Beauty Culture (Woodbury)/Chapter 18

CHAPTER XVIII.

TREATMENT OF SKIN DISORDERS.

  • Pimples or Acne
  • Red Nose
  • Dry, Scaly Skin
  • Oily Skin and Enlarged Pores
  • Blackheads
  • Milium
  • Ringworm
  • Chapped Lips
  • Sunburn
  • Freckles and Tan
  • Liver Spots and Moth Patches
  • Warts
  • Scars and Smallpox Marks
  • Birthmarks
  • Superfluous Hair.

While the beauty culturist should make no attempt to practice medicine, and should refer all cases requiring constitutional treatment to a physician, to one in particular who is a specialist in the disorder in question, there are many common affections of the skin which she may with propriety treat in her office. In the following directions a knowledge of simple massage is assumed, for instruction in which the reader is referred to the chapter on facial massage found on page 259.

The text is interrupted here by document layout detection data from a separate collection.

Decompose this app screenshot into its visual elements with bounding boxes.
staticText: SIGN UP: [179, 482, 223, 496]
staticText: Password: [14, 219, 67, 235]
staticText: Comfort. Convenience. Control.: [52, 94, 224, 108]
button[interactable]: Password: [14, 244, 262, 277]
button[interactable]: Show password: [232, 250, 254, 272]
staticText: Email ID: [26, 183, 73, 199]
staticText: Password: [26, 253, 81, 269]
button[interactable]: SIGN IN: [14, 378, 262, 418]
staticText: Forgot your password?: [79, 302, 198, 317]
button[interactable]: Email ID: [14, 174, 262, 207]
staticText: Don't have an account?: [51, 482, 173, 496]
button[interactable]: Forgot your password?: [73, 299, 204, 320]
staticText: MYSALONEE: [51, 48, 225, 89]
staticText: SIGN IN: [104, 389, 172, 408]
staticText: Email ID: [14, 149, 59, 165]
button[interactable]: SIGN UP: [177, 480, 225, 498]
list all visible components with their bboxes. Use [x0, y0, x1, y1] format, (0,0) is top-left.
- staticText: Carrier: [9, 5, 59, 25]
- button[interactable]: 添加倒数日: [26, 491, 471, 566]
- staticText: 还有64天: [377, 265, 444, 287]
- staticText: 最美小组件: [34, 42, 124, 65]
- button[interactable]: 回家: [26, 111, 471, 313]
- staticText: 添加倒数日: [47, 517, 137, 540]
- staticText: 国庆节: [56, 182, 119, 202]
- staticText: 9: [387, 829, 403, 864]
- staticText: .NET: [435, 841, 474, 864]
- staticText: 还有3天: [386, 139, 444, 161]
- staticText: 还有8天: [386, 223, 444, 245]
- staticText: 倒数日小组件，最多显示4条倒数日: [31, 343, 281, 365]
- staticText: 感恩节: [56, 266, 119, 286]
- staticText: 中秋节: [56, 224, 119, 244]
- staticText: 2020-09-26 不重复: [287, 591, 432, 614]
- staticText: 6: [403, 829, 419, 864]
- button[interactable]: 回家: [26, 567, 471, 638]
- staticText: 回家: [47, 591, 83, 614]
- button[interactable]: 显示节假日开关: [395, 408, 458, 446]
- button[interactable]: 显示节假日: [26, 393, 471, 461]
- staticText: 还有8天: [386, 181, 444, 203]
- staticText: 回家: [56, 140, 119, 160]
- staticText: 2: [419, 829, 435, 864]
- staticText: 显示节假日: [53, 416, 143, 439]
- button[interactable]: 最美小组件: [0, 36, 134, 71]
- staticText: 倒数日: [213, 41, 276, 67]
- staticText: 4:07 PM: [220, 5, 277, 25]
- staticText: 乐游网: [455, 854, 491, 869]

Pimples or Acne.—One of the commonest of these disorders is pimples, or acne. This unsightly condition of the skin is very frequently noticed in young people. There are many causes that produce it, of which lack of cleanliness, carelessness in looking after the skin, faults in exercise and diet, and blackheads are the most common. The use of improper lotions and ointments is another cause,

A great many cases can be cured by simple external measures associated with proper hygiene. Of course the diet and method of living must be looked into. Foods that are heating, fresh bread and pies, condiments, indulgence in candy, meat two or three times a day, must be forbidden. Plain food, meat once a day, fresh fruit, especially oranges, and vegetables, are needed. The skin of the whole body requires stimulation and cleansing, and so a warm bath three days is to be recommended, followed by a quick, moderately cold douche, brisk rubbing and thorough drying. Outdoor exercise and regular hours of sleep are essential.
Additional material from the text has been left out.